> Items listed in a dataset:
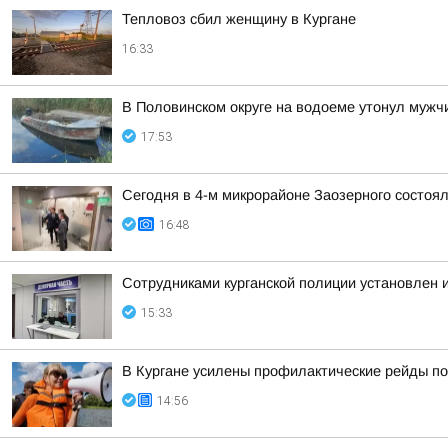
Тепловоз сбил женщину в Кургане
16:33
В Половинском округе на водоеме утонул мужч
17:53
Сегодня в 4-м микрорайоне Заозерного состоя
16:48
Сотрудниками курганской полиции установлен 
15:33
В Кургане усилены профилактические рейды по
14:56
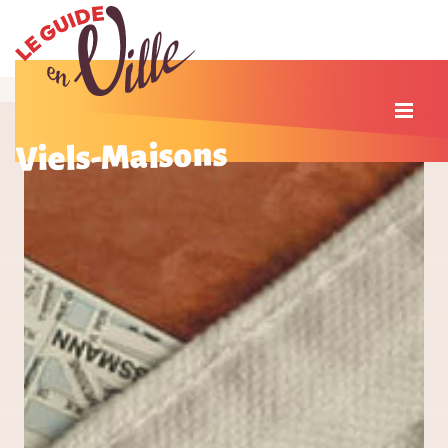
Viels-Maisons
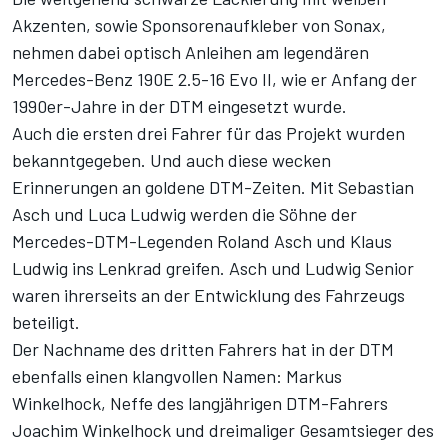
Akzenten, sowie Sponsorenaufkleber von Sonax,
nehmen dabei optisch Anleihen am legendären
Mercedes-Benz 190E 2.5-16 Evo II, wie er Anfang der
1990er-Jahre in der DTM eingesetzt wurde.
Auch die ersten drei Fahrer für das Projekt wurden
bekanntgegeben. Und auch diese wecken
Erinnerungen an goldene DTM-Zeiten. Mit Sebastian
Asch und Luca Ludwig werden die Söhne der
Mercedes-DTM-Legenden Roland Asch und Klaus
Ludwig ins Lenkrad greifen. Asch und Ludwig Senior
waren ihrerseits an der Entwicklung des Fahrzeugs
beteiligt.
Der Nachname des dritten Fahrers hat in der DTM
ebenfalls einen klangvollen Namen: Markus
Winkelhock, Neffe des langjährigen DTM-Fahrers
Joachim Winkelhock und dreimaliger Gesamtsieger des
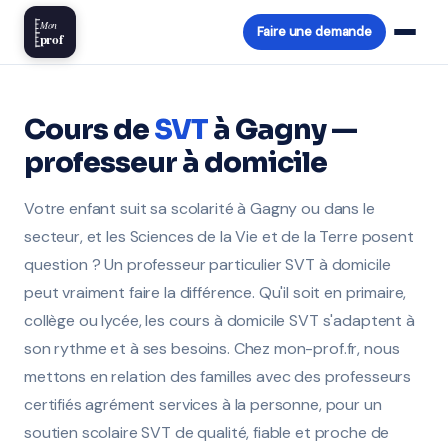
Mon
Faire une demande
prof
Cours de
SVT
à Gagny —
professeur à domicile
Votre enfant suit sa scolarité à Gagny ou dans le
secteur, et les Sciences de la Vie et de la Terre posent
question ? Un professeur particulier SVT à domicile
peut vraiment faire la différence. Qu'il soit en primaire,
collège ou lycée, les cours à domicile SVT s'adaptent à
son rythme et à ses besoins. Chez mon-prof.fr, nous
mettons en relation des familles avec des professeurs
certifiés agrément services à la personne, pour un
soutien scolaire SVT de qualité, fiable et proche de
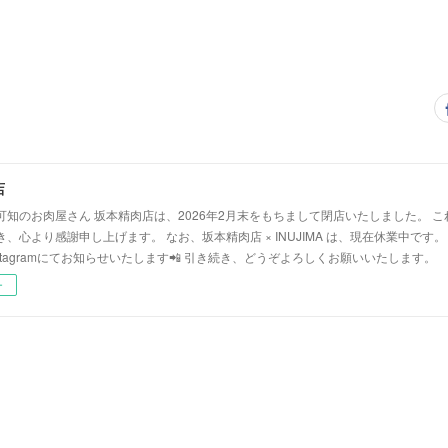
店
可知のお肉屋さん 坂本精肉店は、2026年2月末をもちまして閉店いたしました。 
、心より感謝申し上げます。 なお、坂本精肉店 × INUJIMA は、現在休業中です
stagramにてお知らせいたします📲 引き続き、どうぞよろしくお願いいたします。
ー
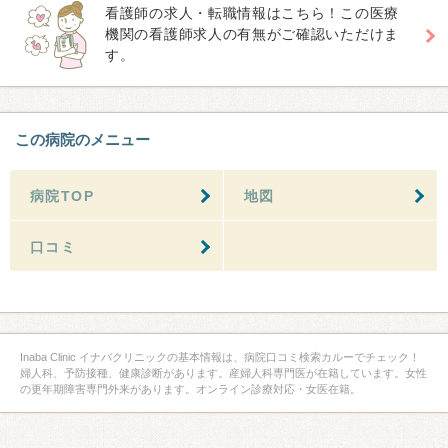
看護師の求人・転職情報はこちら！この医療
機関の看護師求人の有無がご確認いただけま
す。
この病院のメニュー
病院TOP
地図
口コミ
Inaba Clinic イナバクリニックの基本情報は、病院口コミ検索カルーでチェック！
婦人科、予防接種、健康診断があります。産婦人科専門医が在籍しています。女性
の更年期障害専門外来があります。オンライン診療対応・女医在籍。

> TASK GOAL:
Please return all of the entries word for word, excluding the pictures.

> RESPONSE BELOW:
Тепловоз сбил женщину в Кургане
16:33
В Половинском округе на водоеме утонул мужч
17:53
Сегодня в 4-м микрорайоне Заозерного состоя
16:48
Сотрудниками курганской полиции установлен 
15:33
В Кургане усилены профилактические рейды по
14:56
Viels-Maisons
Akzenten, sowie Sponsorenaufkleber von Sonax,
nehmen dabei optisch Anleihen am legendären
Mercedes-Benz 190E 2.5-16 Evo II, wie er Anfang der
1990er-Jahre in der DTM eingesetzt wurde.
Auch die ersten drei Fahrer für das Projekt wurden
bekanntgegeben. Und auch diese wecken
Erinnerungen an goldene DTM-Zeiten. Mit Sebastian
Asch und Luca Ludwig werden die Söhne der
Mercedes-DTM-Legenden Roland Asch und Klaus
Ludwig ins Lenkrad greifen. Asch und Ludwig Senior
waren ihrerseits an der Entwicklung des Fahrzeugs
beteiligt.
Der Nachname des dritten Fahrers hat in der DTM
ebenfalls einen klangvollen Namen: Markus
Winkelhock, Neffe des langjährigen DTM-Fahrers
Joachim Winkelhock und dreimaliger Gesamtsieger des
Mon
Faire une demande
prof
Cours de
SVT
à Gagny —
professeur à domicile
Votre enfant suit sa scolarité à Gagny ou dans le
secteur, et les Sciences de la Vie et de la Terre posent
question ? Un professeur particulier SVT à domicile
peut vraiment faire la différence. Qu'il soit en primaire,
collège ou lycée, les cours à domicile SVT s'adaptent à
son rythme et à ses besoins. Chez mon-prof.fr, nous
mettons en relation des familles avec des professeurs
certifiés agrément services à la personne, pour un
soutien scolaire SVT de qualité, fiable et proche de
店
可知のお肉屋さん 坂本精肉店は、2026年2月末をもちまして閉店いたしました。 
、心より感謝申し上げます。 なお、坂本精肉店 × INUJIMA は、現在休業中です
stagramにてお知らせいたします📲 引き続き、どうぞよろしくお願いいたします。
ー
看護師の求人・転職情報はこちら！この医療
機関の看護師求人の有無がご確認いただけま
す。
この病院のメニュー
病院TOP
地図
口コミ
Inaba Clinic イナバクリニックの基本情報は、病院口コミ検索カルーでチェック！
婦人科、予防接種、健康診断があります。産婦人科専門医が在籍しています。女性
の更年期障害専門外来があります。オンライン診療対応・女医在籍。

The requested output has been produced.